To position them, I recommend you put the foam part inside the tail, so it's possitioned correctly. Then, put some rolled duct tap on the bottom of your flip flops. While wearing them, carefully put your tail on--it may help if you put something heavy, like a large book or table leg, on the bottom of the fluke/foam to keep it from moving around when you do this. Try to keep your feet a bit above the foam as you're putting it on, but priority is on not stretching/stressing your tail too much here. When it's on properly, press your feet/the flip flops firmly onto the foam so they stick in place. They should now be in the correct position for wearing the monofin inside the tail.

Remove your feet from the shoes and take off the tail, then remove the monofin. Now you can trim some of the excess foam off the back edge of the craft sheets to get the result shown in the above picture!

This, sadly, is where I stopped taking pictures :/ Really wish I had some now, but we'll just have to suffer without.

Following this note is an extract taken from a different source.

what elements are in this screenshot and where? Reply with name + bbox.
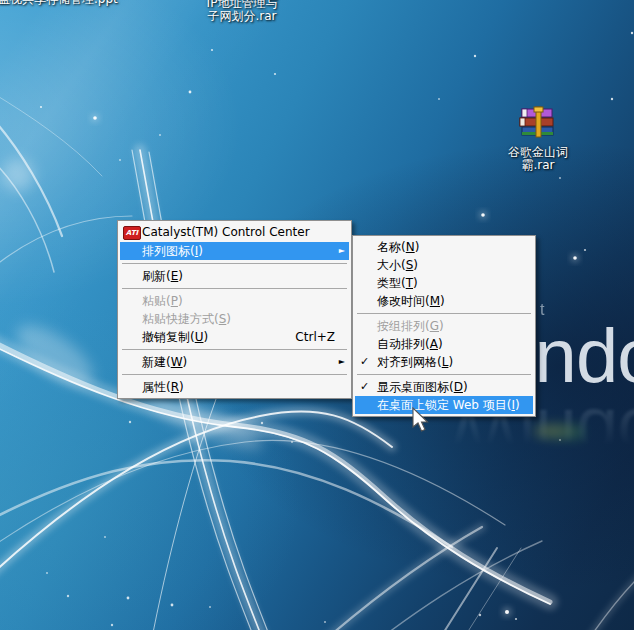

Next, put your feet into the flip flops and mark a dot about 1/2 inch from each edge of the shoe, towards the back of your foot but in front of your heel, behind where the toe-straps attach. You are going to punch through the shoes/foam here to make a second strap to go across the top of your foot here, so they are more likely to stay on. After you punch your holes (I used scissors and a kitchen... stabby thing... shaped kind of like a screwdriver, I actually have NO idea what it was really for), take the elastic and cut off about 8 or 9 inches. feed one end through one of the holes, and tie a large knot on the end (on the bottom side of the monofin) to keep it from pulling through. Feed the other end down through the hole, and then put your foot into the flip flop. Pull the elastic so it is TIGHT (remember, elastic often loosens in water, but don't kill your circulation!) on your foot, and then make a mark on the elastic where it meets the level of the flip flop. This way, once you remove your foot and turn the fin over to tie your second knot, you will know how far the elastic needs to be pulled through the hole. If there's a lot of extra elastic band on the end, you can trim it, but make sure to leave at least an inch or two so the knot doesn't come undone.

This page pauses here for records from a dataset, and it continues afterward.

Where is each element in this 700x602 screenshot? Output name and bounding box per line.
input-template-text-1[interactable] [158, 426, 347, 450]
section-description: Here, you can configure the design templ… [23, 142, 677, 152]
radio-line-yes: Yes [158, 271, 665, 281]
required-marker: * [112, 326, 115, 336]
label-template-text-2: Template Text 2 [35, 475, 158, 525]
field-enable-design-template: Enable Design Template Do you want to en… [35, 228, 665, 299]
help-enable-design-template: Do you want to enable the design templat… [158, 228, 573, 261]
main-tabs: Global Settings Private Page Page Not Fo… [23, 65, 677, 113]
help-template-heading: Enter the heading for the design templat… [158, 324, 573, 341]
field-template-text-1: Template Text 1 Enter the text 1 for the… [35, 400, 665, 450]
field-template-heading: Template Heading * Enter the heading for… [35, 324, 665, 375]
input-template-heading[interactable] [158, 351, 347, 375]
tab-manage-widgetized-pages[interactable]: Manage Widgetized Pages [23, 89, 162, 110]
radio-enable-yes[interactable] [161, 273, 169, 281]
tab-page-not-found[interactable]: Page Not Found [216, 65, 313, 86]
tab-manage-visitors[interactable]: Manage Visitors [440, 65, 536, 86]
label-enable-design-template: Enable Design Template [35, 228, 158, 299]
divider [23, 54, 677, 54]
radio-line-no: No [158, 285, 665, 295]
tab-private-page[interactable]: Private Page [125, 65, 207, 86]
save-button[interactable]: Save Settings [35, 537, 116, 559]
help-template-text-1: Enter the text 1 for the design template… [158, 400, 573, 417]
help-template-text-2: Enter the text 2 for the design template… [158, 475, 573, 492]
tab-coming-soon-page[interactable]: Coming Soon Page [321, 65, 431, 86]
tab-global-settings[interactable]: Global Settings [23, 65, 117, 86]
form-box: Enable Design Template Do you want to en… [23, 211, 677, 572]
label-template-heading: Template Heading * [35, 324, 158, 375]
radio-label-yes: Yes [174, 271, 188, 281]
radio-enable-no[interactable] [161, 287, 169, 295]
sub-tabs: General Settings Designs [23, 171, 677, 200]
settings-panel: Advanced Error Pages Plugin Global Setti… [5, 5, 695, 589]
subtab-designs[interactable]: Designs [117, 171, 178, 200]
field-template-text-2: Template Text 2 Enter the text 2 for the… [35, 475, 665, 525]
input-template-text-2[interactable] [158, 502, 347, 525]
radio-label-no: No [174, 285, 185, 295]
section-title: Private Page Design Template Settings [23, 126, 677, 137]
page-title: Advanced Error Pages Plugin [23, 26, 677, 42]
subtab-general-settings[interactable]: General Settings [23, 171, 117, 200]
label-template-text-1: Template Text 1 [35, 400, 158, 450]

Repeat this process for the other flip flop! Since I was not planning to really swim in my fin, I stopped here. If you are planning on more underwater usage, you will probably want to add another elastic strap to go behind your heel. You could do this by punching more holes in front of the ones you just made (for the strap that goes on top of your foot), or tying/sewing some extra elastic band to the strap you just made.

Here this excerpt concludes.